[Collected data]
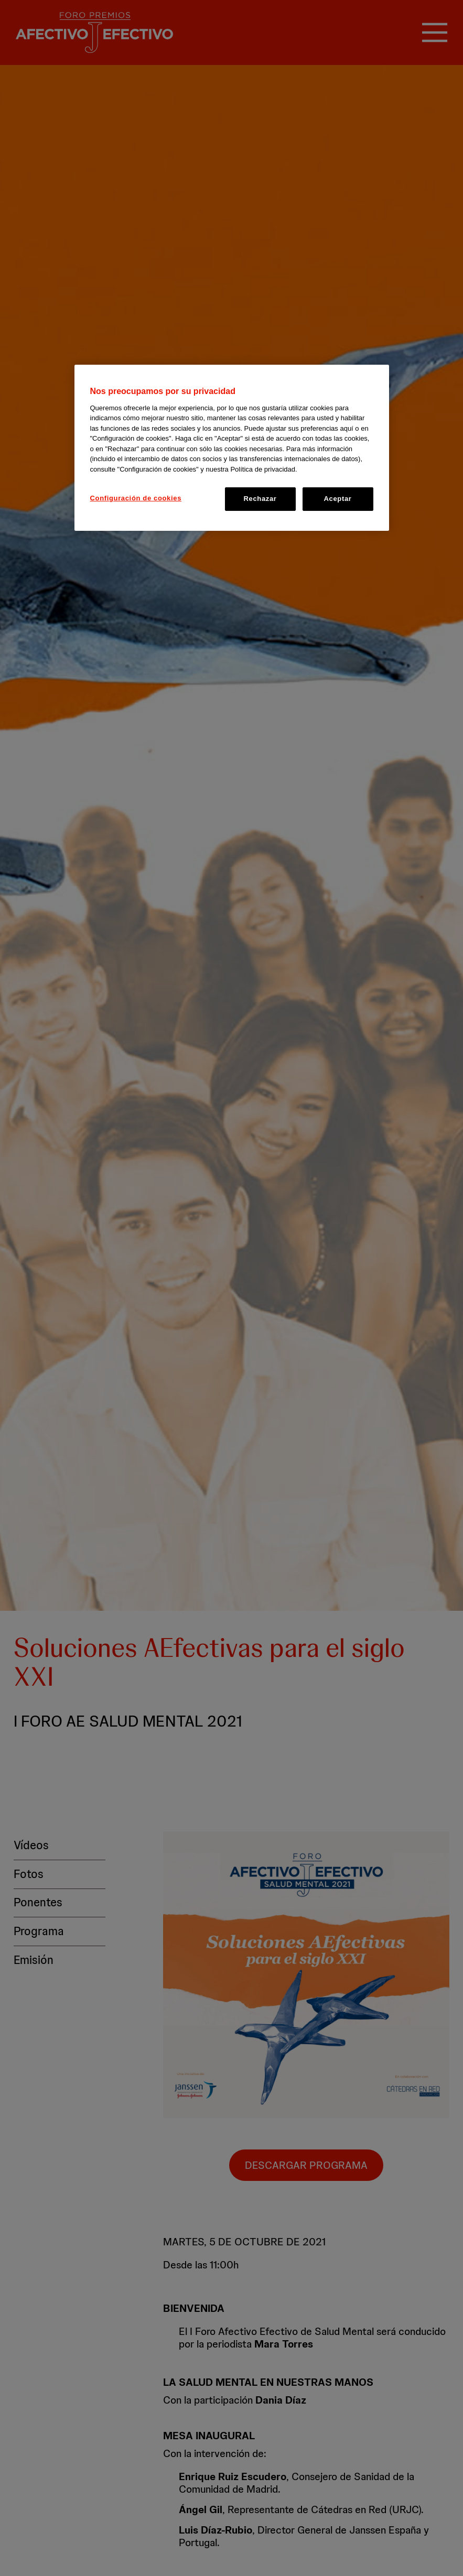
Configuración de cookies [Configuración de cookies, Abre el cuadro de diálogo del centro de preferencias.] (136, 498)
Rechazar (259, 499)
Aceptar (338, 499)
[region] (231, 447)
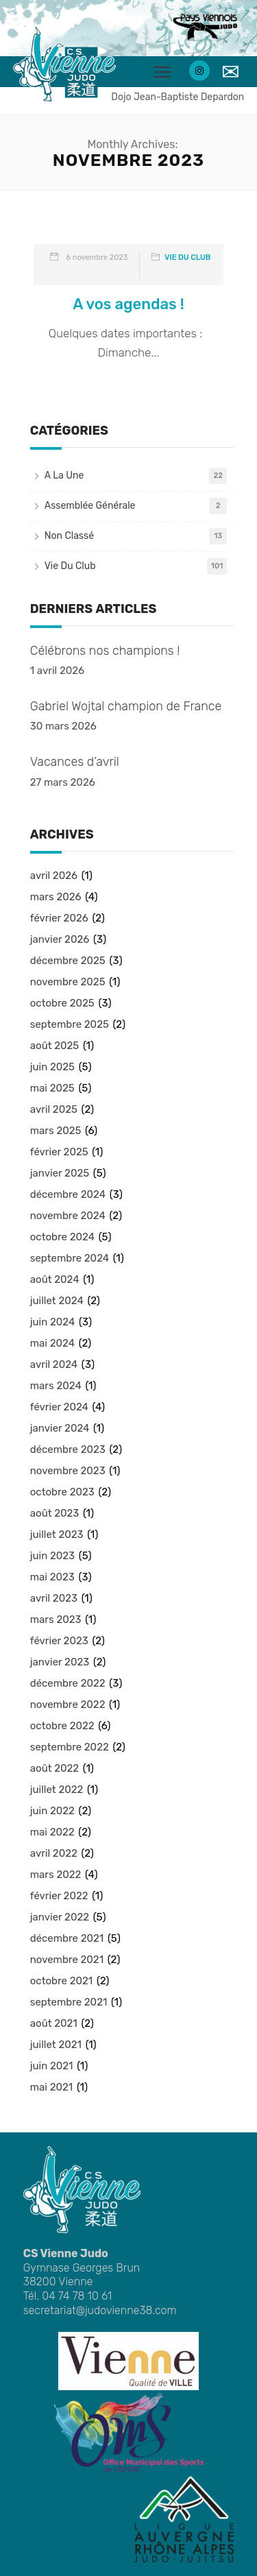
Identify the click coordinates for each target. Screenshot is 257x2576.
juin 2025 (52, 1067)
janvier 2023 (59, 1662)
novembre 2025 (68, 982)
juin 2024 (52, 1322)
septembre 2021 (69, 2002)
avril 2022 (53, 1853)
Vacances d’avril (74, 761)
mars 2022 (56, 1874)
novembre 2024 (68, 1215)
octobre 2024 (62, 1237)
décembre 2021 (66, 1938)
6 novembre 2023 (96, 257)
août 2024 (54, 1279)
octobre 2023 (62, 1492)
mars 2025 (56, 1130)
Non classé (69, 536)
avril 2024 (53, 1364)
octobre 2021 (61, 1981)
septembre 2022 (69, 1747)
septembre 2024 (69, 1258)
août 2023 (54, 1513)
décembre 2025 (68, 960)
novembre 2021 (66, 1959)
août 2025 (54, 1045)
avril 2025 (53, 1109)
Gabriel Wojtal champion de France (126, 706)
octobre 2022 (62, 1726)
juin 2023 (52, 1556)
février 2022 (59, 1896)
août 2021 (53, 2023)
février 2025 (59, 1152)
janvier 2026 (60, 939)
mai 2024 (52, 1343)
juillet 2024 (57, 1301)
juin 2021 (51, 2066)
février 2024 (59, 1407)
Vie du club (187, 257)
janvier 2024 (60, 1428)
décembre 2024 (68, 1194)
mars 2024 (56, 1386)
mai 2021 (51, 2087)
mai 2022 (52, 1832)
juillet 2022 (57, 1789)
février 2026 (59, 918)
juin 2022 (52, 1811)
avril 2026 (53, 875)
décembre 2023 (68, 1449)
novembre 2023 (68, 1471)
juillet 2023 (57, 1534)
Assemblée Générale (90, 505)
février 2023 (59, 1641)
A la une (64, 475)
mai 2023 (52, 1577)
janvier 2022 (59, 1917)
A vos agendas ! (128, 304)
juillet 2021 (56, 2044)
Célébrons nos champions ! (105, 650)
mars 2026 (56, 897)
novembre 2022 (68, 1704)
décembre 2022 (68, 1683)
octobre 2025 (62, 1003)
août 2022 (54, 1768)
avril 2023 (53, 1598)
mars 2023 (56, 1619)
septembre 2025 (69, 1024)
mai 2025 (52, 1088)
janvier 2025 (59, 1173)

What you should do — Word for word, restate all of the records. Exclude the pictures.

Exercise solution —
Configuración de cookies [Configuración de cookies, Abre el cuadro de diálogo del centro de preferencias.] (136, 498)
Rechazar (259, 499)
Aceptar (338, 499)
[region] (231, 447)
Identify the click coordinates for each target. Screenshot is 257x2576.
juin 2025 (52, 1067)
janvier 2023 (59, 1662)
novembre 2025 (68, 982)
juin 2024 (52, 1322)
septembre 2021 (69, 2002)
avril 2022 (53, 1853)
Vacances d’avril (74, 761)
mars 2022 (56, 1874)
novembre 2024 (68, 1215)
octobre 2024 (62, 1237)
décembre 2021 (66, 1938)
6 novembre 2023 (96, 257)
août 2024 (54, 1279)
octobre 2023 (62, 1492)
mars 2025 (56, 1130)
Non classé (69, 536)
avril 2024 (53, 1364)
octobre 2021 (61, 1981)
septembre 2022 (69, 1747)
septembre 2024 (69, 1258)
août 2023 (54, 1513)
décembre 2025 (68, 960)
novembre 2021 (66, 1959)
août 2025 (54, 1045)
avril 2025 (53, 1109)
Gabriel Wojtal champion de France (126, 706)
octobre 2022 (62, 1726)
juin 2023 (52, 1556)
février 2022 (59, 1896)
août 2021 (53, 2023)
février 2025 (59, 1152)
janvier 2026 (60, 939)
mai 2024 (52, 1343)
juillet 2024 (57, 1301)
juin 2021 (51, 2066)
février 2024 (59, 1407)
Vie du club (187, 257)
janvier 2024 (60, 1428)
décembre 2024 (68, 1194)
mars 2024 (56, 1386)
mai 2021 (51, 2087)
mai 2022 (52, 1832)
juillet 2022 (57, 1789)
février 2026 (59, 918)
juin 2022 (52, 1811)
avril 2026 (53, 875)
décembre 2023 (68, 1449)
novembre 2023 (68, 1471)
juillet 2023 (57, 1534)
Assemblée Générale (90, 505)
février 2023 (59, 1641)
A la une (64, 475)
mai 2023 (52, 1577)
janvier 2022 (59, 1917)
A vos agendas ! (128, 304)
juillet 2021 (56, 2044)
Célébrons nos champions ! (105, 650)
mars 2026 (56, 897)
novembre 2022 (68, 1704)
décembre 2022 (68, 1683)
octobre 2025 (62, 1003)
août 2022 (54, 1768)
avril 2023 (53, 1598)
mars 2023 (56, 1619)
septembre 2025 (69, 1024)
mai 2025 (52, 1088)
janvier 2025 (59, 1173)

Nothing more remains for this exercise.